The photo was taken – with Shirley wearing the dress. Caleb treasured that photo, especially after he lost his beloved Shirl in 1996.
Anyway, in 2001, my wife and I were visiting Lake Macquarie City Art Gallery. We indicated we wanted to become members of the gallery society and were told, “Then you must meet the President”. There are some countries where that statement would worry you these days. But as it turned out, never has the term “President” been applied to a more generous and gentle person.
We met Caleb, this engaging man with movie-star looks and a mellifluous voice that made words sound delicious. We joined both the society and the long queue of Caleb Firkin admirers.
He invited us to a “long lunch” at his home. Little did we know what we were about to become part of.
Caleb’s long lunches often comprised smoked salmon and capers on Jatz, drunk chook (the name of the dish, not the state of the guests), and good Hunter wine. But you didn’t come to a Caleb long lunch for the cuisine. It was for the company, a group of people called the Fishing Point Mob. And you didn’t have to come from Fishing Point to belong to the mob. It wasn’t based on geography but attitude. You just needed to love all the beautiful things life had to offer. And many of those beautiful things could be found in Caleb’s house.

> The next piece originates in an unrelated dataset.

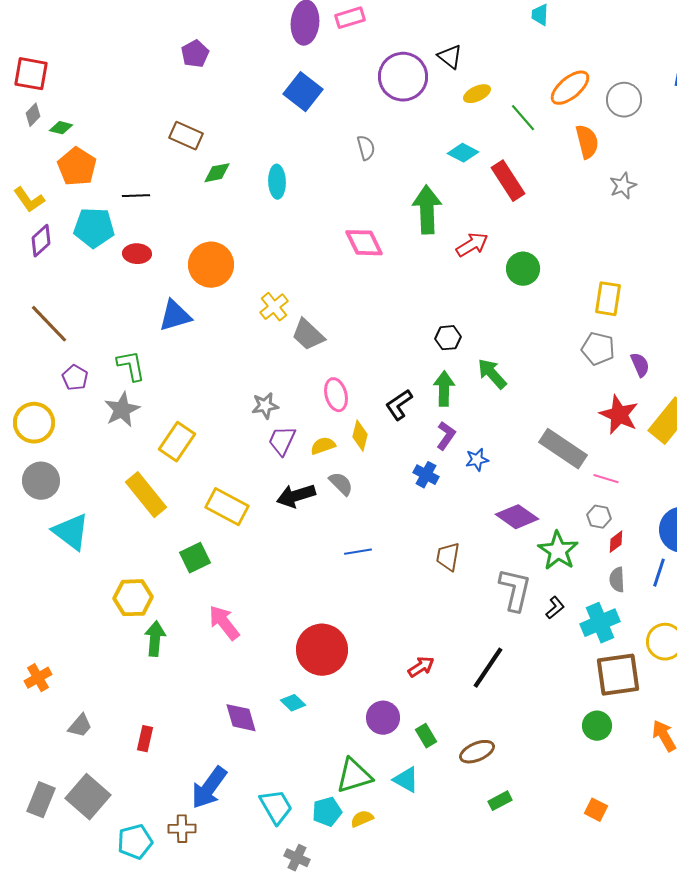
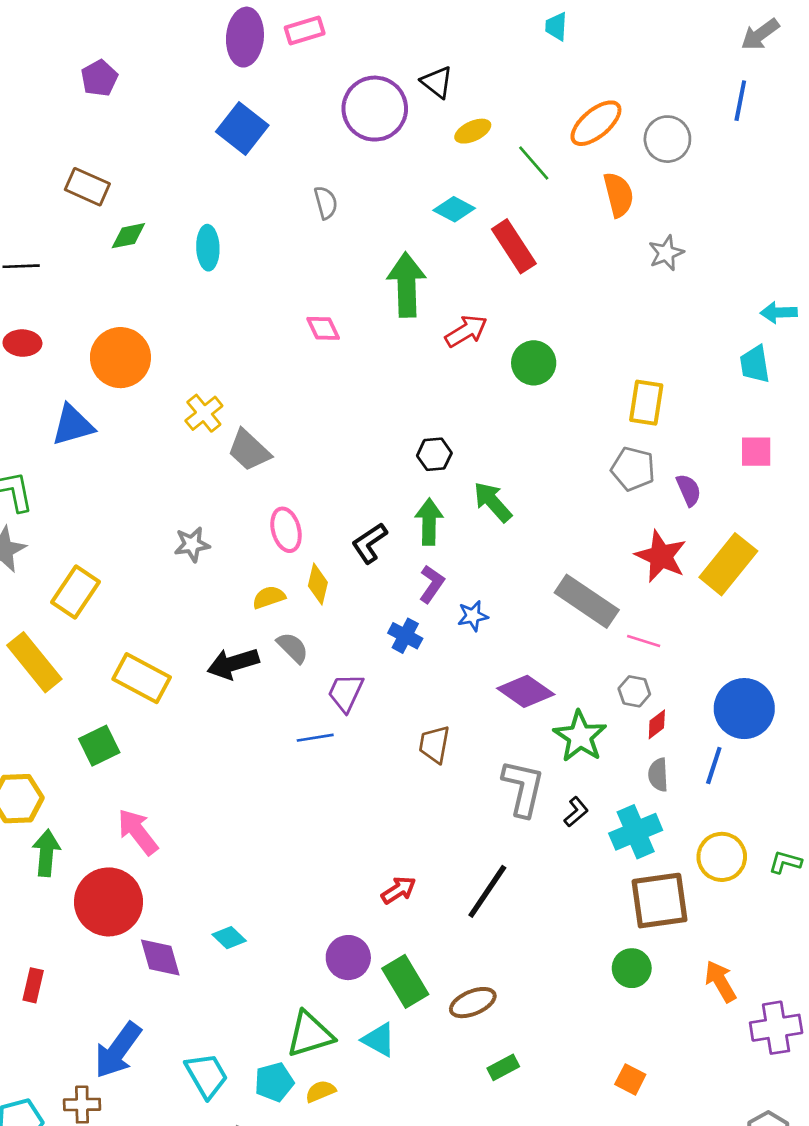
pink diamond: (364, 243) -> (323, 328), size x0.7
purple trapezoid: (282, 441) -> (346, 693), moved
red circle: (322, 650) -> (109, 902), moved
green rectangle: (426, 736) -> (405, 981), size x1.6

Caleb was a sensual man, in the finest sense of the word. For the pleasure of the eye, the walls of his house, which was a work of architectural art in itself, were filled with paintings. He loved classical music, which he played at volumes that made AC/DC sound like a string quartet.
He adored tasting wine, which would often end with the utterance, “Ah, nectar of the gods”. He was passionate about words. He had packed a library’s worth into that brilliant mind of his. At lunch he would recite everything from Shakespeare’s sonnets to the poetry of A.D. Hope.

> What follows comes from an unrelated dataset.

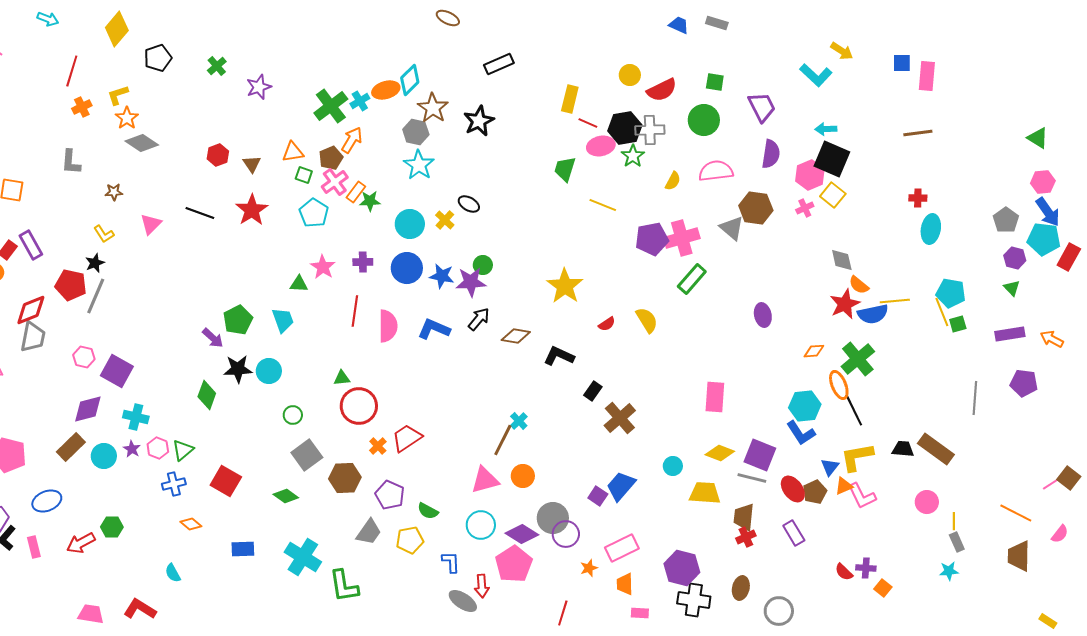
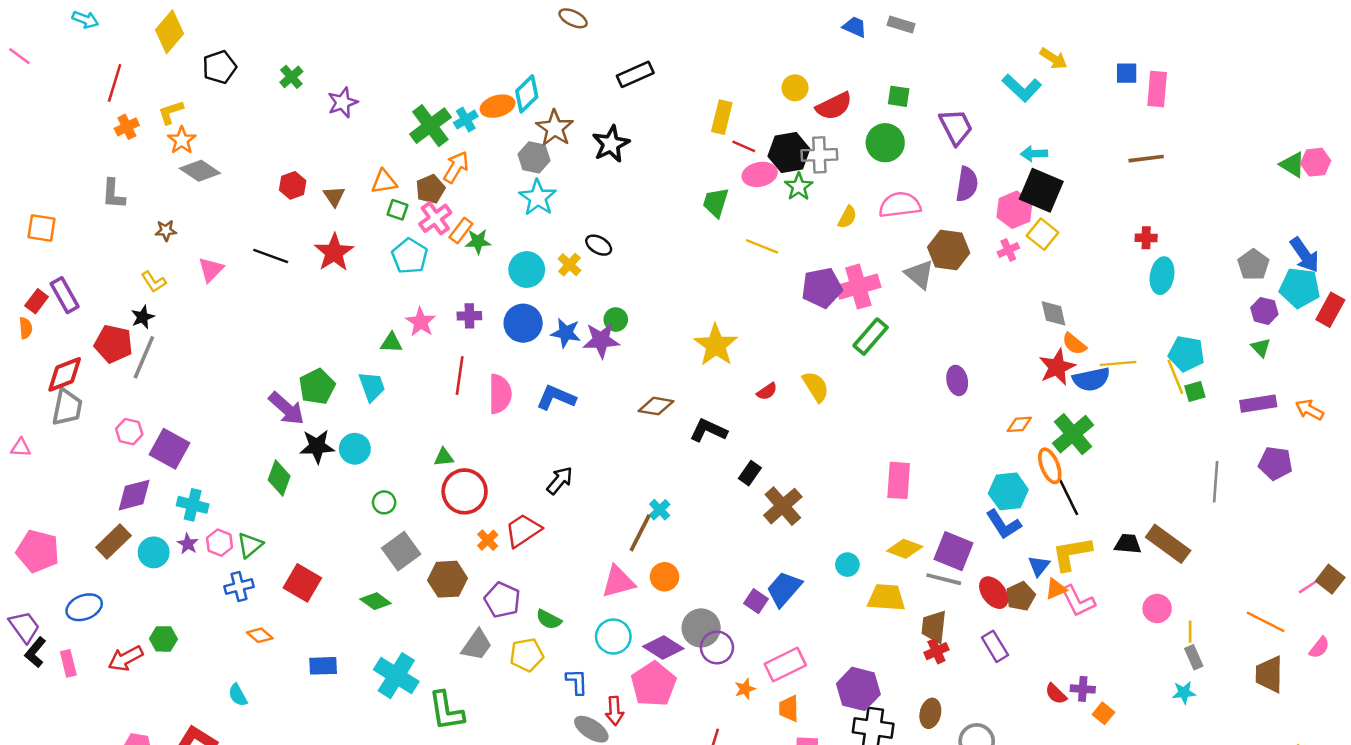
pink hexagon: (1043, 182) -> (1316, 162), moved
black arrow: (479, 319) -> (560, 480), moved
purple arrow: (213, 338) -> (287, 409), size x1.4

Above all, Caleb loved people. Everything came back to people. When he looked at his paintings, for instance, he saw not the art, but the artist. Many of the painters had become his and Shirley’s friends. When he sipped Tyrrell’s Vat 1 semillon, perhaps his favourite wine, Caleb didn’t rave on about a “harvested field nose” or “apricots in late spring on the palate” but would praise the winemaker, “Andy” Spinaze, saying he was such a lovely bloke. Ultimately, that’s what Caleb’s lunches and the Fishing Point Mob were all about; not art, music, words and wine, but the love of people in all their joyous and flawed beauty. As a result, this mob was a family, and Caleb was our patriarch.
Caleb was generous with everything he had: his wine; his art collection, which he had bequested to the Lake Macquarie gallery in memory of his wife; his time, and; his heart. Caring for people was Caleb’s profession. As a doctor, Caleb had the Hippocratic Oath. But he didn’t need to swear to Greek gods to do his best by people. He enacted it, embodied it, in the way he lived. Caleb’s very nature made people feel better.

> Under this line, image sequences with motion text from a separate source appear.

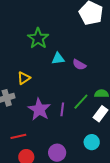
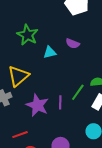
purple semicircle: (79, 65) -> (73, 44), moved
yellow triangle: (24, 78) -> (18, 76), size x1.6

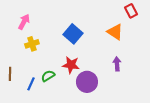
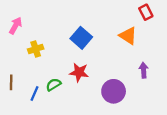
pink arrow: (24, 22) -> (16, 26), moved
purple arrow: (117, 64) -> (144, 70), moved
purple circle: (87, 82) -> (114, 91), moved

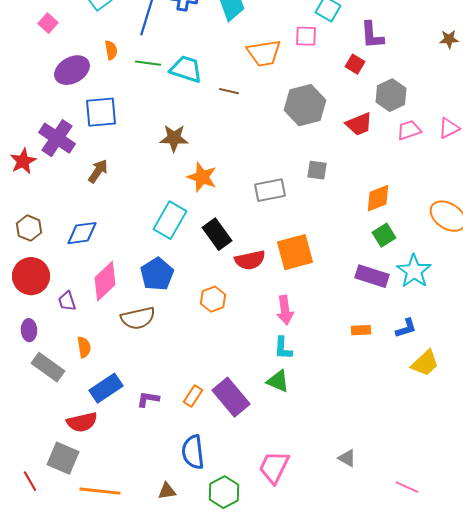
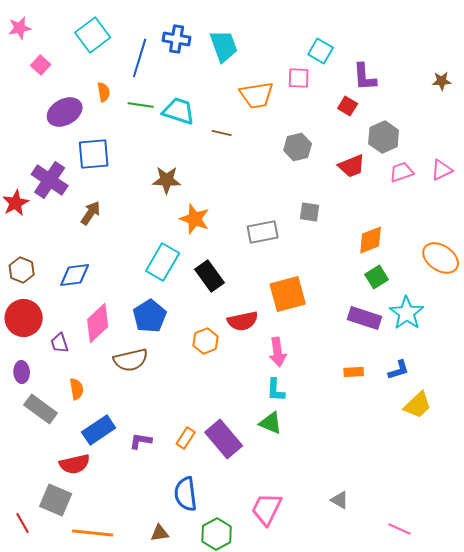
gray hexagon: (305, 105) -> (298, 147), size x0.7
red semicircle: (250, 260) -> (243, 321), moved

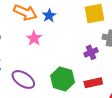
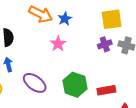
pink star: (34, 38) -> (58, 44), moved
purple cross: (91, 52) -> (105, 44), moved

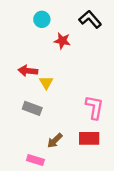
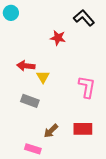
cyan circle: (42, 19) -> (11, 13), moved
pink L-shape: (94, 107) -> (87, 87), moved

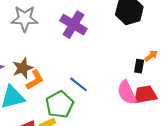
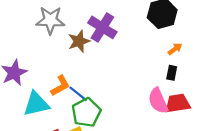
orange arrow: (151, 56) -> (175, 49), moved
brown star: (23, 68) -> (79, 41), moved
blue line: (79, 84) -> (78, 94), moved

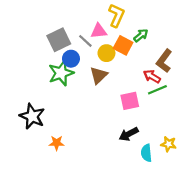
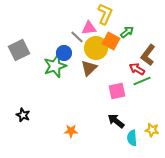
gray square: (59, 40) -> (19, 50), moved
yellow circle: (106, 53) -> (96, 48), size x1.5
black star: (32, 116) -> (23, 115), moved, size x0.6
black arrow: (129, 134) -> (116, 121), turned 66
orange star: (57, 143) -> (71, 131), moved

If only Hamlet had known Caleb. If the Danish prince had sat around Caleb’s table, he would have seen beautiful Australian art, tasted the liquid heaven of Hunter wine, developed slight deafness from listening to Sibelius at 100-plus decibels, and been made to feel welcome in another royal family, the Fishing Point Mob. Hamlet would have experienced the joy, and the meaning, of life. Caleb would have made sure of it.
At that point, Hamlet would have realised there are kings and queens among us who don’t wear crowns. And they never die, not in our hearts and memories.